> _WORK REQUIRED_:
I'd like the records transcribed exactly, leaving the images out.

(Saved entries)

________________________________________

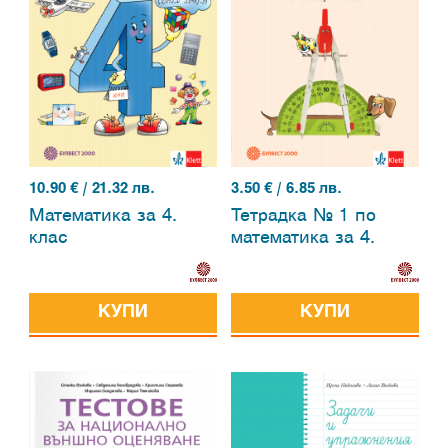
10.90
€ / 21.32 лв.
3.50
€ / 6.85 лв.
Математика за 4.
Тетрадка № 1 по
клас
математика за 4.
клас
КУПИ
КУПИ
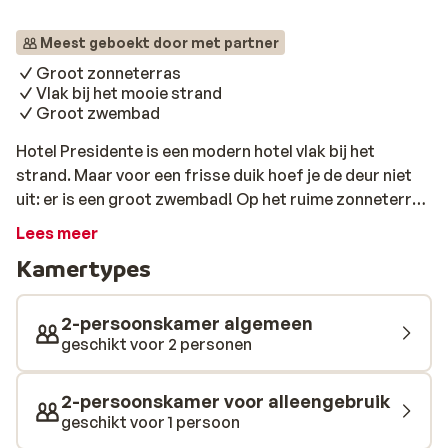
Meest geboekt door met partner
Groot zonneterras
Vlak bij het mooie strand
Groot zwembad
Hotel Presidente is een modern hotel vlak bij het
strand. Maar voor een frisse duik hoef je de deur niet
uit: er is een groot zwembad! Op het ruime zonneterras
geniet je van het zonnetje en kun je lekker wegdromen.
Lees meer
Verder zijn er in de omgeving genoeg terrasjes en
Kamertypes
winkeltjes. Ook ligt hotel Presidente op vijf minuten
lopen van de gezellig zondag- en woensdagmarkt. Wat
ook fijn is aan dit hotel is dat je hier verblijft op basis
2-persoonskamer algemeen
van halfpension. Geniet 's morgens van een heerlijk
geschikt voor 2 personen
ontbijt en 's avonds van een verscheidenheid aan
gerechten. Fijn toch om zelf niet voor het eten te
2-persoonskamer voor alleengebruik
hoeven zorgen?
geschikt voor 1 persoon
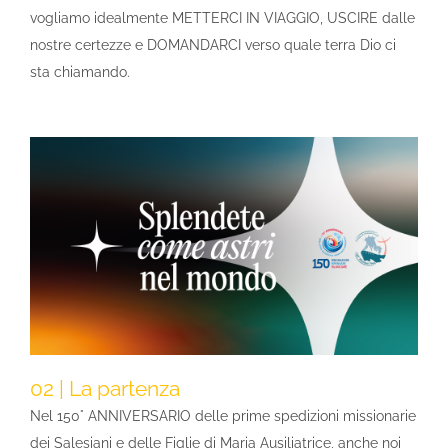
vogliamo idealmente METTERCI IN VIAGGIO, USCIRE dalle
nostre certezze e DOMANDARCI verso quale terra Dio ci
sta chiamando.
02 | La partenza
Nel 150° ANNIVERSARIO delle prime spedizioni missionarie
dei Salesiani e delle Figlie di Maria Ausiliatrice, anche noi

________________________________________

> _WRITTEN SOLUTION_:
10.90
€ / 21.32 лв.
3.50
€ / 6.85 лв.
Математика за 4.
Тетрадка № 1 по
клас
математика за 4.
клас
КУПИ
КУПИ
Meest geboekt door met partner
Groot zonneterras
Vlak bij het mooie strand
Groot zwembad
Hotel Presidente is een modern hotel vlak bij het
strand. Maar voor een frisse duik hoef je de deur niet
uit: er is een groot zwembad! Op het ruime zonneterras
geniet je van het zonnetje en kun je lekker wegdromen.
Lees meer
Verder zijn er in de omgeving genoeg terrasjes en
Kamertypes
winkeltjes. Ook ligt hotel Presidente op vijf minuten
lopen van de gezellig zondag- en woensdagmarkt. Wat
ook fijn is aan dit hotel is dat je hier verblijft op basis
2-persoonskamer algemeen
van halfpension. Geniet 's morgens van een heerlijk
geschikt voor 2 personen
ontbijt en 's avonds van een verscheidenheid aan
gerechten. Fijn toch om zelf niet voor het eten te
2-persoonskamer voor alleengebruik
hoeven zorgen?
geschikt voor 1 persoon
vogliamo idealmente METTERCI IN VIAGGIO, USCIRE dalle
nostre certezze e DOMANDARCI verso quale terra Dio ci
sta chiamando.
02 | La partenza
Nel 150° ANNIVERSARIO delle prime spedizioni missionarie
dei Salesiani e delle Figlie di Maria Ausiliatrice, anche noi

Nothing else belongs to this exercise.